Taking Our Advocacy to the Next Level: Young People Demand a Seat

Author: Anna Whittle

Guns are the number one killer of my generation. Since I’ve been a student at Hope College inMichigan, there’ve been at least two school mass shootings in the state. On Nov. 30, 2021, Tate Myre, Hana St. Juliana, Madisyn Baldwin, and Justin Shilling were shot and killed at Oxford High School. In the wake of the Oxford school shooting, my friends and I established a Students Demand Action group at Hope College. Being a founding member and leader for Students Demand Action at my college has taught me so much about how to lead when emotions are high and tragedy is present.

Our new Students Demand Action group was just beginning to gain momentum when a tragedy close to home forced us to quickly spring into action. Almost a year and half after the horrific Oxford shooting, on February 13, 2023, Arielle Diamond Anderson, Brian Fraser, and Alexandria Verner were shot and killed at Michigan State University. While it’s easy to be disengaged from a problem that’s not affecting you directly, it’s impossible to do nothing and ignore gun violence when it hurts someone you know.

The Michigan State shooting was a spark for many Hope students, who had friends and family on campus that night. People from across the state showed up in droves to demand common-sense gun legislation at the State Capitol in Lansing. I even led a trip for Hope College students to attend a rally with Giffords and Moms Demand Action, where we advocated for a package of three common-sense gun violence prevention bills. That day in Lansing sparked something within me as I heard the stories of leaders, legislators, and students affected by gun violence. I knew that I wanted to continue to be involved in the gun violence prevention movement, not only at Hope College, but also on a larger scale.

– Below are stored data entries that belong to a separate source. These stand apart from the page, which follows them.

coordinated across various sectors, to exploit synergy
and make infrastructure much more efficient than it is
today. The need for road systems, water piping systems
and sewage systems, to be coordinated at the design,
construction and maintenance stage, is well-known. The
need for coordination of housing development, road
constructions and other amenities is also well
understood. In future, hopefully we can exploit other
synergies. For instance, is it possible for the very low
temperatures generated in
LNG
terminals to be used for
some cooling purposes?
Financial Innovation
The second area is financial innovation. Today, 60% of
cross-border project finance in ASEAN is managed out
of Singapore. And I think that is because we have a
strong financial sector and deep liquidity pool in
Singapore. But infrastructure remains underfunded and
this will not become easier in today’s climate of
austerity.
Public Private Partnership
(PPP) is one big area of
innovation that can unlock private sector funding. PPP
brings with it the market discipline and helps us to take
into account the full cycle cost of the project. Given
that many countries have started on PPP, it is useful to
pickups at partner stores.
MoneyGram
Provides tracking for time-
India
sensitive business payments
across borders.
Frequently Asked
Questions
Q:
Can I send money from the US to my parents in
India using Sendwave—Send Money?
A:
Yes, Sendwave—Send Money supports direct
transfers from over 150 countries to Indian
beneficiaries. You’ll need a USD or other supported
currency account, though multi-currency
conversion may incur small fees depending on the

Earlier this year, Governor Whitmer went on to sign the three common-sense gun safety bills I advocated for: Establishing universal background checks, extreme risk protection orders, and laying out safe storage requirements. I remember celebrating all these wins with our Students Demand Action group at Hope.

Still, I wanted to do more. After applying, interviewing, and being selected, I had the amazing opportunity to travel to Denver, Colorado over fall break to participate in the inaugural Demand a Seat: Students Edition program. Demand a Seat is an election training program hosted by Everytown for Gun Safety, where we learn from seasoned campaign pros, politicians, and their staff about the fundamentals of building a winning campaign. During this extensive three-day program 40 high school and college students from across the United States came together to learn about the ins and outs of campaigns and build community with one another.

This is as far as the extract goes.